# Damped Harmonic Motion

## Homework Statement

Hi all,

A hard boiled egg, with a mass m=51g, moves on the end of a spring, with force constant k=26N/m. It's initial displacement is 0.300m. A damping force F$$^{}x$$=-bv$$^{}x$$ acts on the egg and the amplitude of the motion decreases to 0.106m in a time of 5.45s.

Calculate the magnitude of the damping constant b.

## Homework Equations

(1) $$\omega$$'=$$\sqrt{k/m-(b/2m)^2}$$ where $$\omega$$' is the damped angular frequency

(2) x(t)=Ae^(-bt/2m)cos($$\omega$$'t) where x(t)=displacement, A=amplitude, t=time, e=natural exponential, w'=as above.

## The Attempt at a Solution

I cannot see how you can calculate the damping constant from the data given. Equation (1) above has two unknowns w' and b, while equation (2) has three x(t), b and w'.
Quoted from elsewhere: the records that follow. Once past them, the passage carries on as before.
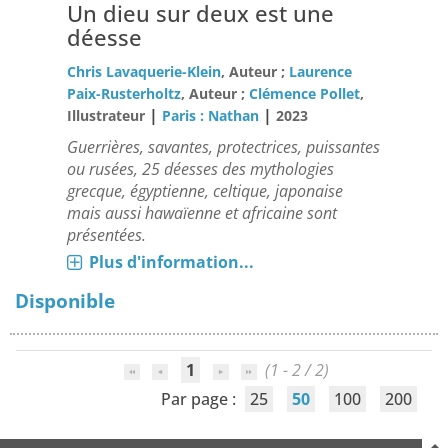
Un dieu sur deux est une
déesse
Chris Lavaquerie-Klein
, Auteur ;
Laurence
Paix-Rusterholtz
, Auteur ;
Clémence Pollet
,
|
|
Illustrateur
Paris : Nathan
2023
Guerrières, savantes, protectrices, puissantes
ou rusées, 25 déesses des mythologies
grecque, égyptienne, celtique, japonaise
mais aussi hawaïenne et africaine sont
présentées.
Plus d'information...
Disponible
1
(1 - 2 / 2)
Par page :
25
50
100
200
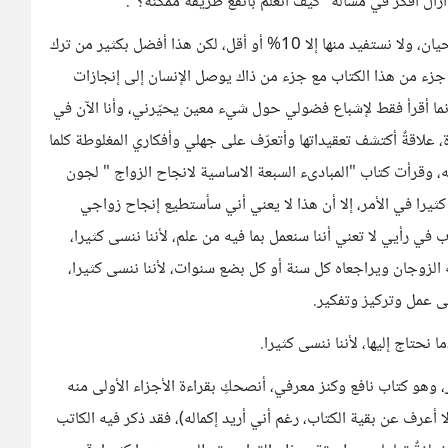
زال أفكر في مسألة "كيف أتعلّمُ بأنفع طريقة ممكنة؟".
النسيان ملازم لنا كبشر، وقراءة الكتب لا تنفع في كثير من الأحيان، ولا نستفيد منها إلا 10% أو أقل، لكن هذا أفضل بكثير من ترك
 جزء من هذا الكتاب مع جزء من ذاك يوصل الإنسان إلى إنجازات
، إنما أقرأ فقط لإشباع فضولي حول شيء معين يحيّرني، وأنا الآن في
، علاقةٌ أكتشف تعقيداتها وأتعرّف على جهلي وأفكاري المغلوطة كلما
تعمقت في الأمر، وأرى دراسة هذه الأمور شغفًا منّ الله عليّ به، وقرأت كتاب "المبادىء السبعة الاساسية لانجاح الزواج‎ " لجون
وفكرت كثيرا في الأمر، إلا أن هذا لا يعني أني سأستطيع إنجاح زواجي
ب في رأيي لا تعني أننا سنعمل بما فيه من علم، لأننا ننسى كثيرا،
الزوجان ويراجعاه كل سنة أو كل بضع سنوات، لأننا ننسى كثيرا،
لى عمل وتركيز وتفكير.
 نحتاج إليها، لأننا ننسى كثيرا.
، وهو كتاب نافع وكنز معرفي، أنصحكِ بقراءة الأجزاء الأولى منه
 أعرف عن بقية الكتاب، رغم أني أريد إكماله)، فقد ذكر فيه الكاتب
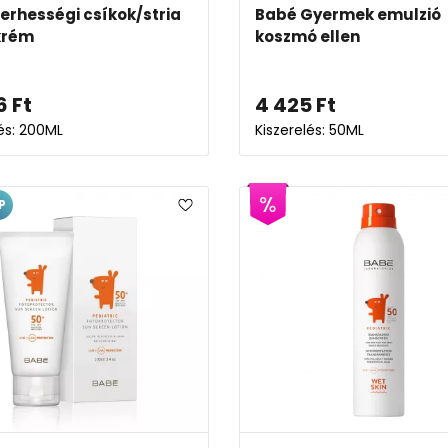
erhességi csíkok/stria
Babé Gyermek emulzió
 krém
koszmó ellen
6
Ft
4 425
Ft
lés: 200ML
Kiszerelés: 50ML
P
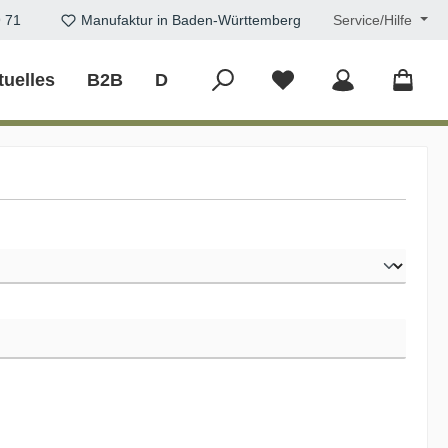
9 71
Manufaktur in Baden-Württemberg
Service/Hilfe
tuelles
B2B
DIY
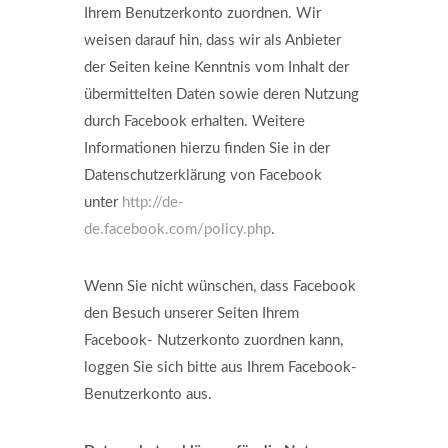
Ihrem Benutzerkonto zuordnen. Wir
weisen darauf hin, dass wir als Anbieter
der Seiten keine Kenntnis vom Inhalt der
übermittelten Daten sowie deren Nutzung
durch Facebook erhalten. Weitere
Informationen hierzu finden Sie in der
Datenschutzerklärung von Facebook
unter
http://de-
de.facebook.com/policy.php
.
Wenn Sie nicht wünschen, dass Facebook
den Besuch unserer Seiten Ihrem
Facebook- Nutzerkonto zuordnen kann,
loggen Sie sich bitte aus Ihrem Facebook-
Benutzerkonto aus.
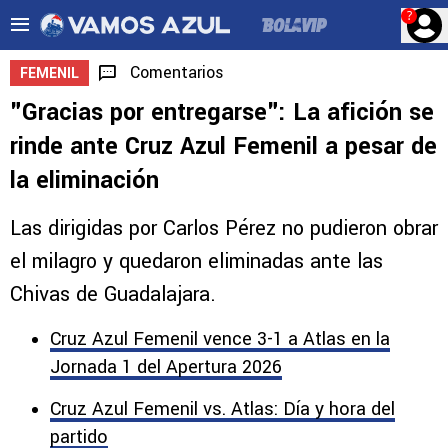
?
Comentarios
FEMENIL
"Gracias por entregarse": La afición se
rinde ante Cruz Azul Femenil a pesar de
la eliminación
Las dirigidas por Carlos Pérez no pudieron obrar
el milagro y quedaron eliminadas ante las
Chivas de Guadalajara.
Cruz Azul Femenil vence 3-1 a Atlas en la
Jornada 1 del Apertura 2026
Cruz Azul Femenil vs. Atlas: Día y hora del
partido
I tried to rearrange equation (2) to get w' as the subject, but found I was unable to separate the variables. I also attempted setting w' as equal to $$\sqrt{k/m}$$, but this gave the wrong answer too. I'm really just stabbing in the dark, so some help to understand how to go about it is what I need.

I must be missing something obvious and fundamental, for instance is there another way you can calculate $$\omega$$' from the given data?

Please help!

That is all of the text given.